EXERCISE DESCRIPTION >> Copy out each line featuring the string "folder" from the entries beneath.

EXTRACTED ENTRIES >>
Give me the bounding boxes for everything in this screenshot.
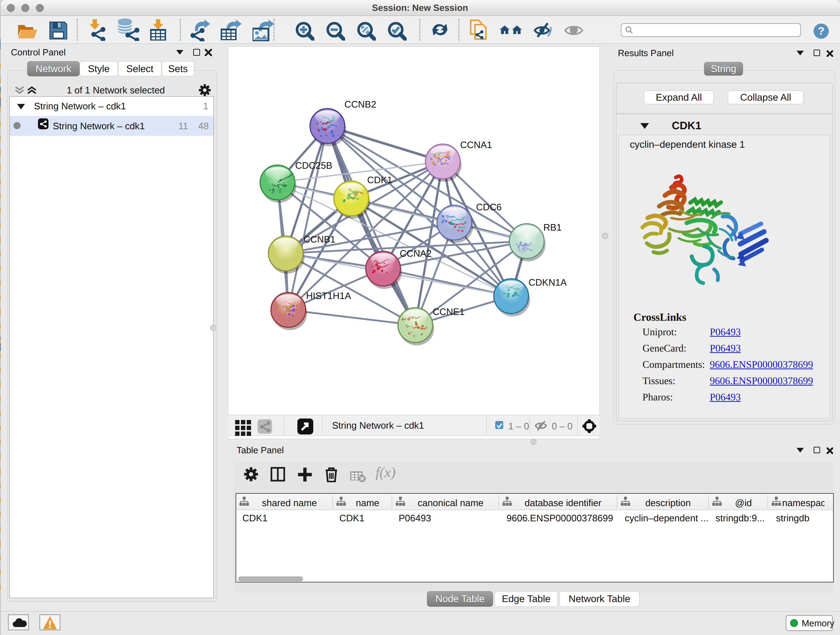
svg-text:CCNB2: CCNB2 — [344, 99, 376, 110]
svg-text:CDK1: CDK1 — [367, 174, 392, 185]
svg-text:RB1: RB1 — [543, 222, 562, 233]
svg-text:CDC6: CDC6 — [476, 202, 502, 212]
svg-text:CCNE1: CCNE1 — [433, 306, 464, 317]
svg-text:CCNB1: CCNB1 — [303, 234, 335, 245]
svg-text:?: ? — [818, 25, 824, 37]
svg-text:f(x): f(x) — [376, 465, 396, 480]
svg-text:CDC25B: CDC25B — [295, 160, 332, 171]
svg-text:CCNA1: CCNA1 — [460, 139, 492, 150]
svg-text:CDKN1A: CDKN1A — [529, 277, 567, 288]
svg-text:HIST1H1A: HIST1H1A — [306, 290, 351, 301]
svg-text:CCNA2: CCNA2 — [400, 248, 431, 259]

---

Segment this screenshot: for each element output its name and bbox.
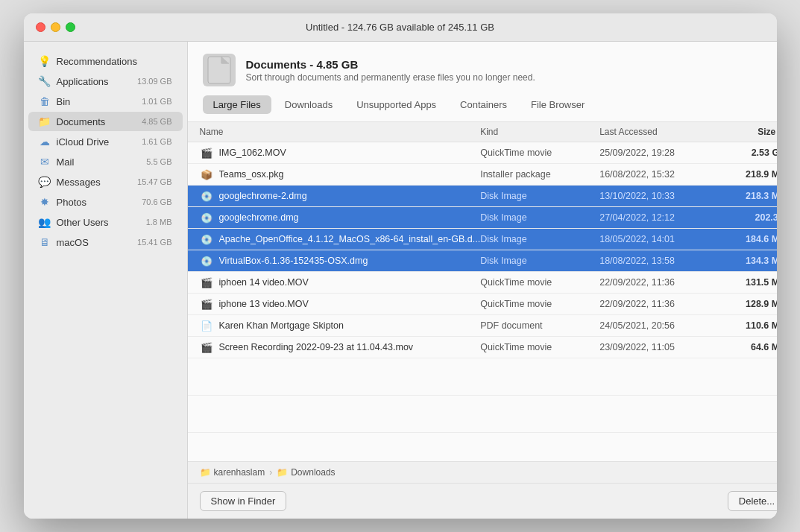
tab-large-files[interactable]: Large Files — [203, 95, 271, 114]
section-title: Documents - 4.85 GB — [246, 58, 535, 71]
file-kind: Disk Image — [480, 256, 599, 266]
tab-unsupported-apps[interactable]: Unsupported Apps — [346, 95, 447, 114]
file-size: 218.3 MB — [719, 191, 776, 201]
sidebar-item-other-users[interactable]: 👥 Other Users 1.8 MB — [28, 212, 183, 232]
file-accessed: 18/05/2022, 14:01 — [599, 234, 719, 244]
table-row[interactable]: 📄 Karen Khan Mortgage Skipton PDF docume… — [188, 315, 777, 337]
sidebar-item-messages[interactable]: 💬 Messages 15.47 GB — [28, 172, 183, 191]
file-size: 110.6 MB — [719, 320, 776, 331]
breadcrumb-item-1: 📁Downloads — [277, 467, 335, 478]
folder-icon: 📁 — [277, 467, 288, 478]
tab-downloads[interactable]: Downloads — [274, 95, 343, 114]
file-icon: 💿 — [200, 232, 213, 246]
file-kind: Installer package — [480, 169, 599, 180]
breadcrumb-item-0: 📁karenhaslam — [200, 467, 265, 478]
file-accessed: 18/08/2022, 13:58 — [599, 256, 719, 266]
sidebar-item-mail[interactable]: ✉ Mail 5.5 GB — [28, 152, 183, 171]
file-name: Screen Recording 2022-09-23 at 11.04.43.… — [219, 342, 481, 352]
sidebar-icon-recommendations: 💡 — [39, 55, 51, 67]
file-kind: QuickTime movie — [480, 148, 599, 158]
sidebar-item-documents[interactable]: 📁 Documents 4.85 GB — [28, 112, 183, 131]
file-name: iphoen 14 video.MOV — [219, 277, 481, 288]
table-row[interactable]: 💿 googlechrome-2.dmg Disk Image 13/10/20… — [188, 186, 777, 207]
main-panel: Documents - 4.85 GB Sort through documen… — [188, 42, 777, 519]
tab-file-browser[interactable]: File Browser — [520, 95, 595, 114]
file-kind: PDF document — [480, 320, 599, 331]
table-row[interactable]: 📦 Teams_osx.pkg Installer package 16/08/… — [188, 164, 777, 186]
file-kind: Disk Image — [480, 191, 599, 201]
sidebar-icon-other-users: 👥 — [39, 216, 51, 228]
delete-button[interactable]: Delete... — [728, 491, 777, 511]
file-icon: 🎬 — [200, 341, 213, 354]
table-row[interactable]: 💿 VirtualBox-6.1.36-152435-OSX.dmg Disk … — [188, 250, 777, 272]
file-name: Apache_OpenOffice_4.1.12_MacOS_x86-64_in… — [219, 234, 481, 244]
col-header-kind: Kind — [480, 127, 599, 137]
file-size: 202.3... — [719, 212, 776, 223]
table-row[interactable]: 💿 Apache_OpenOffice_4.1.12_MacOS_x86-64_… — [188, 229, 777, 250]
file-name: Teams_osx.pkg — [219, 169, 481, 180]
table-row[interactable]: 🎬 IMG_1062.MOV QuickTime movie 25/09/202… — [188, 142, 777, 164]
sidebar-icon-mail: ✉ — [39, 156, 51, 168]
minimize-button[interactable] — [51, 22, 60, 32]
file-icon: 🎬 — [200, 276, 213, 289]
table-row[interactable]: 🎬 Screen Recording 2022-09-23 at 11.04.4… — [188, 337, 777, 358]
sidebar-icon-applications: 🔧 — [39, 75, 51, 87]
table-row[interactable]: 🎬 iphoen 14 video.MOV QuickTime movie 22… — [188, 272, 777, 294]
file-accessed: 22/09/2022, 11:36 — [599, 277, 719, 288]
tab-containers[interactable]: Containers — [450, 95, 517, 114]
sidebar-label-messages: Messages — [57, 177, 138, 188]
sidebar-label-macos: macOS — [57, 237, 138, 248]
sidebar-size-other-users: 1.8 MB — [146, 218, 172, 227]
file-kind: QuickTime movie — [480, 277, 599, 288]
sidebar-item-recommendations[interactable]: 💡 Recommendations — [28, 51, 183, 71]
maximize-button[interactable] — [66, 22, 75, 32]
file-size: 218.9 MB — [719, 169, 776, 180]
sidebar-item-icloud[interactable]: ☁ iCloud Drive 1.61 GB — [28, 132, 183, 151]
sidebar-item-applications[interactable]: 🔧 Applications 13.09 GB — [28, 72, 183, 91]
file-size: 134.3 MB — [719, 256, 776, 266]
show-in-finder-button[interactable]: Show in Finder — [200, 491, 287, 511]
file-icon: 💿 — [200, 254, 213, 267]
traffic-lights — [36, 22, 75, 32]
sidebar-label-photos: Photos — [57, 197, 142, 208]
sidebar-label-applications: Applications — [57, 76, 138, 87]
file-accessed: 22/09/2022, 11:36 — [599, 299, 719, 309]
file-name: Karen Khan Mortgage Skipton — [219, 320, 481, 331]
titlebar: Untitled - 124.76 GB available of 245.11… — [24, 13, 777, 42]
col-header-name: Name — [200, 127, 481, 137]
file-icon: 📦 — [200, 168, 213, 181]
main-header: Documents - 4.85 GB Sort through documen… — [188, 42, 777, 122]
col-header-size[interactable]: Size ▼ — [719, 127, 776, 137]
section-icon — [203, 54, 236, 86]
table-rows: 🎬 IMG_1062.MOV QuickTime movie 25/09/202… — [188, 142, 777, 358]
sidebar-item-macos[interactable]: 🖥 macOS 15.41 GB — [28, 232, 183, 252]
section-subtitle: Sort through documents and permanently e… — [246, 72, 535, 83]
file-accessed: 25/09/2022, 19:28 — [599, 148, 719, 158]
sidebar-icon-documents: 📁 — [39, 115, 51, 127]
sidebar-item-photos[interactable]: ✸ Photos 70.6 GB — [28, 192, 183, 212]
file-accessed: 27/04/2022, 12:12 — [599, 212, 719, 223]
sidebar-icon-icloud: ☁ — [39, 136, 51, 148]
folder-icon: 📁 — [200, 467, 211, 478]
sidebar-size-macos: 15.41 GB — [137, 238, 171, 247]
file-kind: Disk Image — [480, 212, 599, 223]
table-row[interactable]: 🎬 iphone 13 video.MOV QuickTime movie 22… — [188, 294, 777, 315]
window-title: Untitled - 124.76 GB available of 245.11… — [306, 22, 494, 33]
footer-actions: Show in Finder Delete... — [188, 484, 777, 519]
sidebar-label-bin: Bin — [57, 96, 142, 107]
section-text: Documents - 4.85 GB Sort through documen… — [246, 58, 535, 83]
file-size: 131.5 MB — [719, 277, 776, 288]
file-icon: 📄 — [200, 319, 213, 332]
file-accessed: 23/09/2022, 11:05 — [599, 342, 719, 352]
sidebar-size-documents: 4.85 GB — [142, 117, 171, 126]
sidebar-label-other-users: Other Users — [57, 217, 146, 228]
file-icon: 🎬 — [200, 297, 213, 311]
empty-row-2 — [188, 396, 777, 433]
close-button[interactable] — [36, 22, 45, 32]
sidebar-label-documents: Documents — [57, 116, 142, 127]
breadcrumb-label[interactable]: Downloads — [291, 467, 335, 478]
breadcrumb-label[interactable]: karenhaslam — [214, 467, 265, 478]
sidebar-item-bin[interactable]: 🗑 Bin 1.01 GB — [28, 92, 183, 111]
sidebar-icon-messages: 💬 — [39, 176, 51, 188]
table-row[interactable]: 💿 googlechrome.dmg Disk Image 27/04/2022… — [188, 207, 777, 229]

TASK ANSWER >>
folder-icon: 📁 — [277, 467, 288, 478]
folder-icon: 📁 — [200, 467, 211, 478]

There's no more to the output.